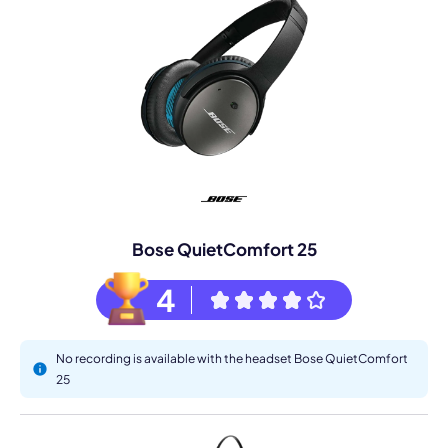
Bose QuietComfort 25
4
No recording is available with the headset Bose QuietComfort
25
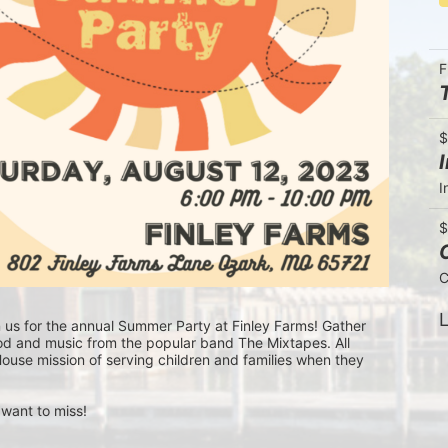
F
$
I
$
C
L
n us for the annual Summer Party at Finley Farms! Gather 
ood and music from the popular band The Mixtapes. All 
ouse mission of serving children and families when they 
 want to miss!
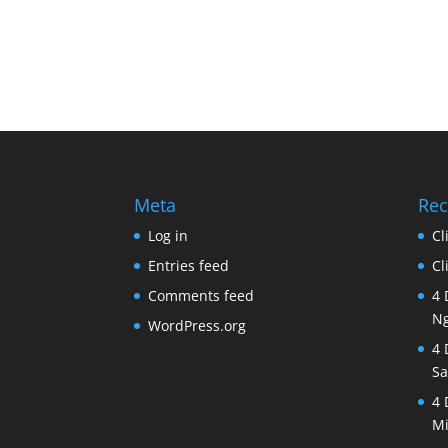
Meta
Rec
Log in
Cl
Entries feed
Cl
Comments feed
4 
Ng
WordPress.org
4 
Sa
4 
Mi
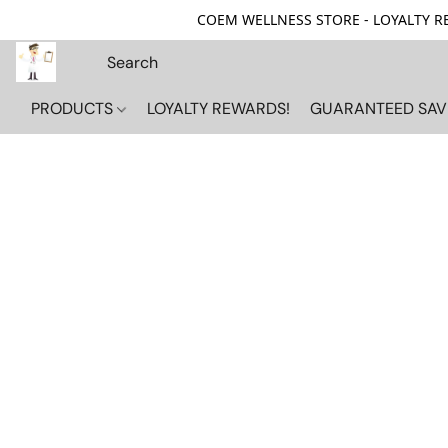
COEM WELLNESS STORE - LOYALTY REW
PRODUCTS
LOYALTY REWARDS!
GUARANTEED SAV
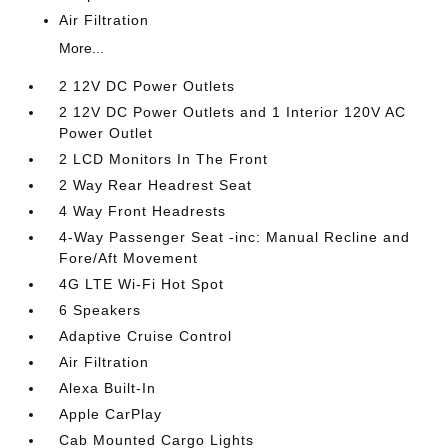
Air Filtration
More...
2 12V DC Power Outlets
2 12V DC Power Outlets and 1 Interior 120V AC
Power Outlet
2 LCD Monitors In The Front
2 Way Rear Headrest Seat
4 Way Front Headrests
4-Way Passenger Seat -inc: Manual Recline and
Fore/Aft Movement
4G LTE Wi-Fi Hot Spot
6 Speakers
Adaptive Cruise Control
Air Filtration
Alexa Built-In
Apple CarPlay
Cab Mounted Cargo Lights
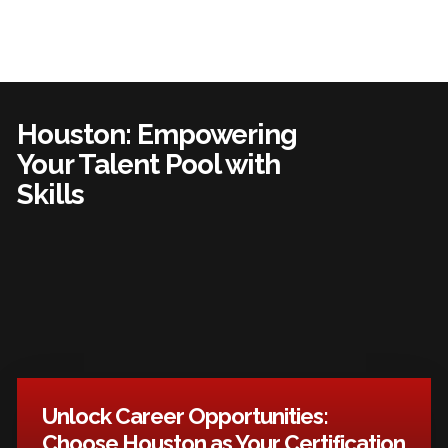
Houston: Empowering
Your Talent Pool with
Skills
Unlock Career Opportunities:
Choose Houston as Your Certification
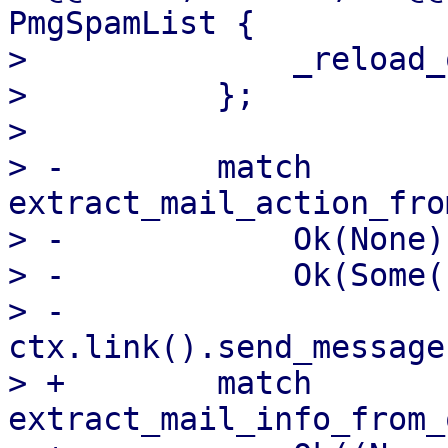
PmgSpamList {

>              _reload_
>          };

>  

> -        match 
extract_mail_action_fro
> -            Ok(None)
> -            Ok(Some(
> -                
ctx.link().send_message
> +        match 
extract_mail_info_from_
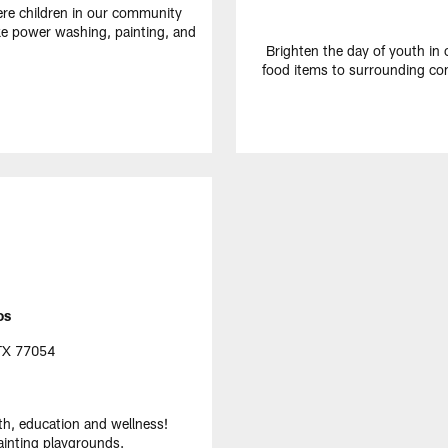
e children in our community
ike power washing, painting, and
Brighten the day of youth in
food items to surrounding co
os
 TX 77054
th, education and wellness!
ainting playgrounds.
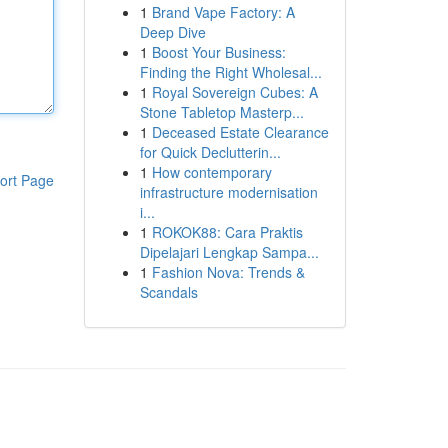
1
Brand Vape Factory: A
Deep Dive
1
Boost Your Business:
Finding the Right Wholesal...
1
Royal Sovereign Cubes: A
Stone Tabletop Masterp...
1
Deceased Estate Clearance
for Quick Declutterin...
1
How contemporary
ort Page
infrastructure modernisation
i...
1
ROKOK88: Cara Praktis
Dipelajari Lengkap Sampa...
1
Fashion Nova: Trends &
Scandals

■ **TASK DETAILS**:
Return all of the lines above without alteration, minus the pictures.

■ **EXERCISE ANSWER**:
Bose QuietComfort 25
4
No recording is available with the headset Bose QuietComfort
25
F
$
I
$
C
L
n us for the annual Summer Party at Finley Farms! Gather 
ood and music from the popular band The Mixtapes. All 
ouse mission of serving children and families when they 
 want to miss!
Meta
Rec
Log in
Cl
Entries feed
Cl
Comments feed
4 
Ng
WordPress.org
4 
Sa
4 
Mi
COEM WELLNESS STORE - LOYALTY REW
PRODUCTS
LOYALTY REWARDS!
GUARANTEED SAV
Air Filtration
More...
2 12V DC Power Outlets
2 12V DC Power Outlets and 1 Interior 120V AC
Power Outlet
2 LCD Monitors In The Front
2 Way Rear Headrest Seat
4 Way Front Headrests
4-Way Passenger Seat -inc: Manual Recline and
Fore/Aft Movement
4G LTE Wi-Fi Hot Spot
6 Speakers
Adaptive Cruise Control
Air Filtration
Alexa Built-In
Apple CarPlay
Cab Mounted Cargo Lights
Houston: Empowering
Your Talent Pool with
Skills
Unlock Career Opportunities:
Choose Houston as Your Certification
PmgSpamList {

>              _reload_
>          };

>  

> -        match 
extract_mail_action_fro
> -            Ok(None)
> -            Ok(Some(
> -                
ctx.link().send_message
> +        match 
extract_mail_info_from_
e children in our community
ike power washing, painting, and
Brighten the day of youth in
food items to surrounding co
os
 TX 77054
th, education and wellness!
ainting playgrounds.
1
Brand Vape Factory: A
Deep Dive
1
Boost Your Business:
Finding the Right Wholesal...
1
Royal Sovereign Cubes: A
Stone Tabletop Masterp...
1
Deceased Estate Clearance
for Quick Declutterin...
1
How contemporary
ort Page
infrastructure modernisation
i...
1
ROKOK88: Cara Praktis
Dipelajari Lengkap Sampa...
1
Fashion Nova: Trends &
Scandals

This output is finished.